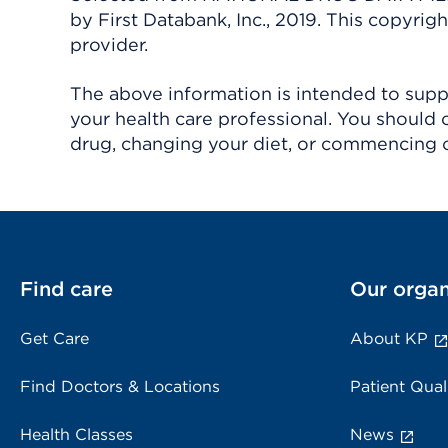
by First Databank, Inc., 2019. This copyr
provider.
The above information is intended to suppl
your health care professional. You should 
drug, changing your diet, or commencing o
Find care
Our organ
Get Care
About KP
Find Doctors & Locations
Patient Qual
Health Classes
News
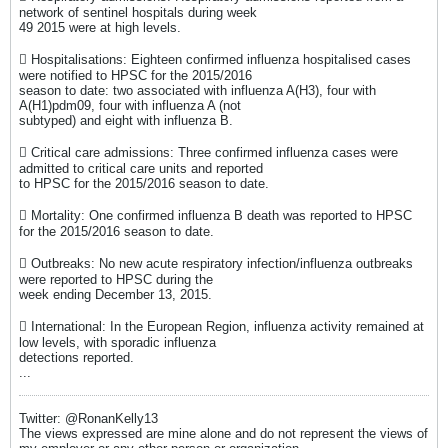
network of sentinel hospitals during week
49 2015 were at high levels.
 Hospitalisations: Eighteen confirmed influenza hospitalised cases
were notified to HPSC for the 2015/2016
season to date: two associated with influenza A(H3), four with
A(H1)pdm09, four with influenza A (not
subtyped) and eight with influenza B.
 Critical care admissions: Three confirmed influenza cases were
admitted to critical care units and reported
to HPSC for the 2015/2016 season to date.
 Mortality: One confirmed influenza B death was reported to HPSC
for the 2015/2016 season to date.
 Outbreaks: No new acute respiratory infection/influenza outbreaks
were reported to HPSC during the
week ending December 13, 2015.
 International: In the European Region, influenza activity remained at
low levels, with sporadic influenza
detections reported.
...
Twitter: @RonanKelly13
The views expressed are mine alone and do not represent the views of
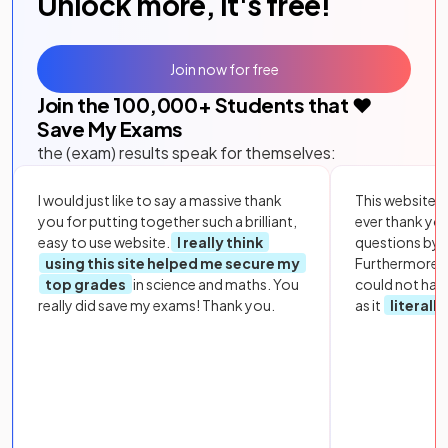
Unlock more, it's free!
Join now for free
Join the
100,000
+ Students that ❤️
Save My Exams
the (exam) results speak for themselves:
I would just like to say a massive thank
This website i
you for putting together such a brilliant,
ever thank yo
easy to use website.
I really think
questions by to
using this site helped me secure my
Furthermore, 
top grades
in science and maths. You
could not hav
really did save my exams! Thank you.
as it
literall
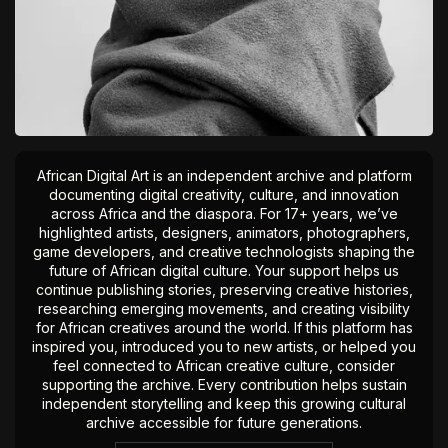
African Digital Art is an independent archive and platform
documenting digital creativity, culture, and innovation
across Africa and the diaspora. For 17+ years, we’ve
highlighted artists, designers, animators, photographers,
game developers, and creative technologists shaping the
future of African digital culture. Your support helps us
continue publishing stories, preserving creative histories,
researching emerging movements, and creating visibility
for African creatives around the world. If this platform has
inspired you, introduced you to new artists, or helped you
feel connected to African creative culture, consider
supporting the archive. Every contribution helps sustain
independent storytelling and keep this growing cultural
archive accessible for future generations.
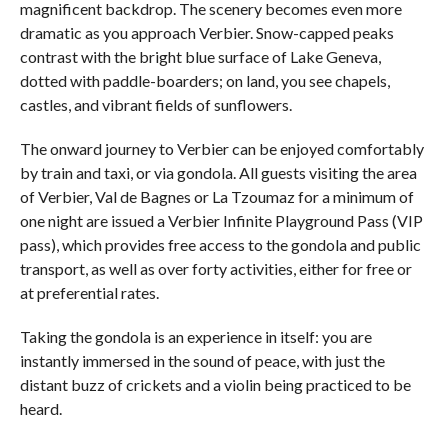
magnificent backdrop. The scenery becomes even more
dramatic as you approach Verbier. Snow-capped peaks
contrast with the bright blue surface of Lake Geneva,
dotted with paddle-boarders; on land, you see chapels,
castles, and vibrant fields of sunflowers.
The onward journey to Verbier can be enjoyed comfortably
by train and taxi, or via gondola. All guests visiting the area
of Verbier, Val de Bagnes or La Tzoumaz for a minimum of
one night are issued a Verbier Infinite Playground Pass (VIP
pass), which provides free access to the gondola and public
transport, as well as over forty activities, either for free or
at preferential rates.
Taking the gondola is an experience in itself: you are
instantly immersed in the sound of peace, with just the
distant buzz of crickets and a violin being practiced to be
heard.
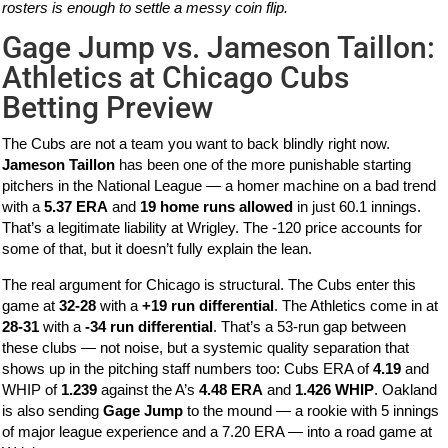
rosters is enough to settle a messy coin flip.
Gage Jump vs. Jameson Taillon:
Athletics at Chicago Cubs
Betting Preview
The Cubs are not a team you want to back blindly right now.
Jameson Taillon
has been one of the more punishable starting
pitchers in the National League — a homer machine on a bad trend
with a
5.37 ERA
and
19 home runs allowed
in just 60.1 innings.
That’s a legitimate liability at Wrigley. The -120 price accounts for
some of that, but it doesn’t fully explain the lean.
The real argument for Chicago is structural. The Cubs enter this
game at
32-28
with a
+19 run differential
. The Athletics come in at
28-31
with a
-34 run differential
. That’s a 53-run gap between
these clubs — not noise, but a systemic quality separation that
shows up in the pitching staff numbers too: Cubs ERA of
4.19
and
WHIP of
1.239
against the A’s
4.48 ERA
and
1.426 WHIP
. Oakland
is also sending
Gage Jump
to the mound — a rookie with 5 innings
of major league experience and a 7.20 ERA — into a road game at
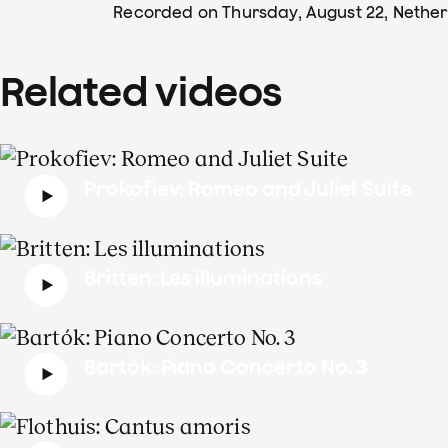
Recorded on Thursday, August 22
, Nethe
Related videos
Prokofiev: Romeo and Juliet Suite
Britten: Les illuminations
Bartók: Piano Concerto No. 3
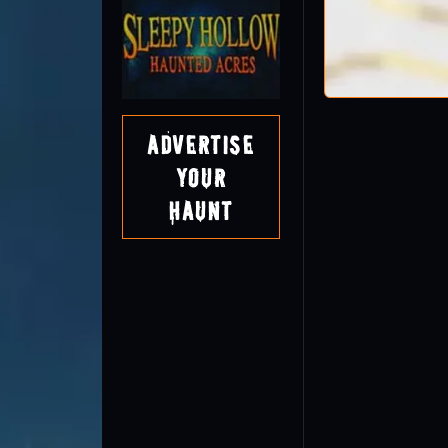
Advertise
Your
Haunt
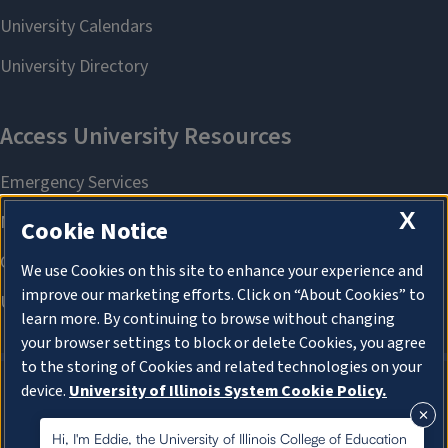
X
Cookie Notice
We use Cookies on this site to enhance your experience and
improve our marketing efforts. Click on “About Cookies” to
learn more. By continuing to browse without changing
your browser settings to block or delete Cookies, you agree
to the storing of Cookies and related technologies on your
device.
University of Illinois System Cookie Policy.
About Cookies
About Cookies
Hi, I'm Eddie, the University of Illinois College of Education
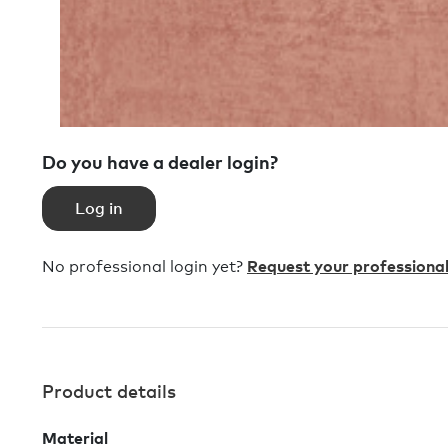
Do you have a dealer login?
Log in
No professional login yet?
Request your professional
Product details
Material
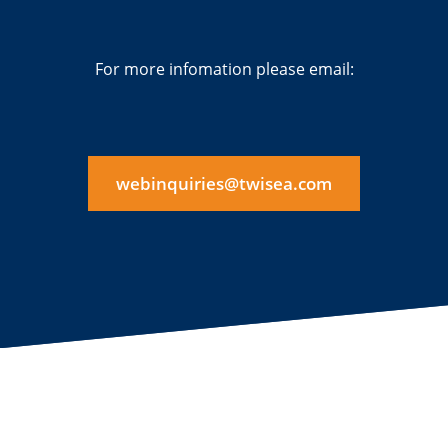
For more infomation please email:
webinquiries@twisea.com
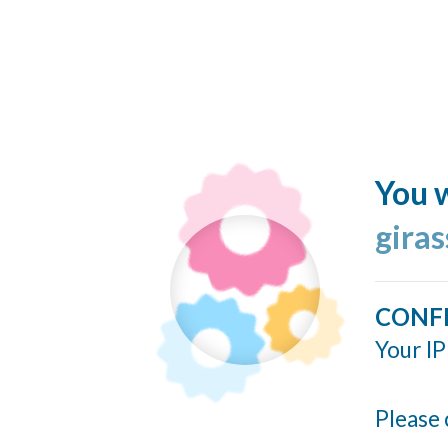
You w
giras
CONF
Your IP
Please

· · ·

YOUR ASSIGNMENT: The preceding entries are to be returned verbatim, with every picture excluded.

ANSWER SPACE:
by First Databank, Inc., 2019. This copyr
provider.
The above information is intended to suppl
your health care professional. You should 
drug, changing your diet, or commencing o
Find care
Our organ
Get Care
About KP
Find Doctors & Locations
Patient Qual
Health Classes
News
network of sentinel hospitals during week
49 2015 were at high levels.
 Hospitalisations: Eighteen confirmed influenza hospitalised cases
were notified to HPSC for the 2015/2016
season to date: two associated with influenza A(H3), four with
A(H1)pdm09, four with influenza A (not
subtyped) and eight with influenza B.
 Critical care admissions: Three confirmed influenza cases were
admitted to critical care units and reported
to HPSC for the 2015/2016 season to date.
 Mortality: One confirmed influenza B death was reported to HPSC
for the 2015/2016 season to date.
 Outbreaks: No new acute respiratory infection/influenza outbreaks
were reported to HPSC during the
week ending December 13, 2015.
 International: In the European Region, influenza activity remained at
low levels, with sporadic influenza
detections reported.
...
Twitter: @RonanKelly13
The views expressed are mine alone and do not represent the views of
Unlock more, it's free!
Join now for free
Join the
100,000
+ Students that ❤️
Save My Exams
the (exam) results speak for themselves:
I would just like to say a massive thank
This website i
you for putting together such a brilliant,
ever thank yo
easy to use website.
I really think
questions by to
using this site helped me secure my
Furthermore, 
top grades
in science and maths. You
could not hav
really did save my exams! Thank you.
as it
literall
African Digital Art is an independent archive and platform
documenting digital creativity, culture, and innovation
across Africa and the diaspora. For 17+ years, we’ve
highlighted artists, designers, animators, photographers,
game developers, and creative technologists shaping the
future of African digital culture. Your support helps us
continue publishing stories, preserving creative histories,
researching emerging movements, and creating visibility
for African creatives around the world. If this platform has
inspired you, introduced you to new artists, or helped you
feel connected to African creative culture, consider
supporting the archive. Every contribution helps sustain
independent storytelling and keep this growing cultural
archive accessible for future generations.
magnificent backdrop. The scenery becomes even more
dramatic as you approach Verbier. Snow-capped peaks
contrast with the bright blue surface of Lake Geneva,
dotted with paddle-boarders; on land, you see chapels,
castles, and vibrant fields of sunflowers.
The onward journey to Verbier can be enjoyed comfortably
by train and taxi, or via gondola. All guests visiting the area
of Verbier, Val de Bagnes or La Tzoumaz for a minimum of
one night are issued a Verbier Infinite Playground Pass (VIP
pass), which provides free access to the gondola and public
transport, as well as over forty activities, either for free or
at preferential rates.
Taking the gondola is an experience in itself: you are
instantly immersed in the sound of peace, with just the
distant buzz of crickets and a violin being practiced to be
heard.
rosters is enough to settle a messy coin flip.
Gage Jump vs. Jameson Taillon:
Athletics at Chicago Cubs
Betting Preview
The Cubs are not a team you want to back blindly right now.
Jameson Taillon
has been one of the more punishable starting
pitchers in the National League — a homer machine on a bad trend
with a
5.37 ERA
and
19 home runs allowed
in just 60.1 innings.
That’s a legitimate liability at Wrigley. The -120 price accounts for
some of that, but it doesn’t fully explain the lean.
The real argument for Chicago is structural. The Cubs enter this
game at
32-28
with a
+19 run differential
. The Athletics come in at
28-31
with a
-34 run differential
. That’s a 53-run gap between
these clubs — not noise, but a systemic quality separation that
shows up in the pitching staff numbers too: Cubs ERA of
4.19
and
WHIP of
1.239
against the A’s
4.48 ERA
and
1.426 WHIP
. Oakland
is also sending
Gage Jump
to the mound — a rookie with 5 innings
of major league experience and a 7.20 ERA — into a road game at
Recorded on Thursday, August 22
, Nethe
Related videos
Prokofiev: Romeo and Juliet Suite
Britten: Les illuminations
Bartók: Piano Concerto No. 3
Advertise
Your
Haunt
X
Cookie Notice
We use Cookies on this site to enhance your experience and
improve our marketing efforts. Click on “About Cookies” to
learn more. By continuing to browse without changing
your browser settings to block or delete Cookies, you agree
to the storing of Cookies and related technologies on your
device.
University of Illinois System Cookie Policy.
About Cookies
About Cookies
Hi, I'm Eddie, the University of Illinois College of Education
Do you have a dealer login?
Log in
No professional login yet?
Request your professional
Product details
Material
For more infomation please email:
webinquiries@twisea.com
You w
giras
CONF
Your IP
Please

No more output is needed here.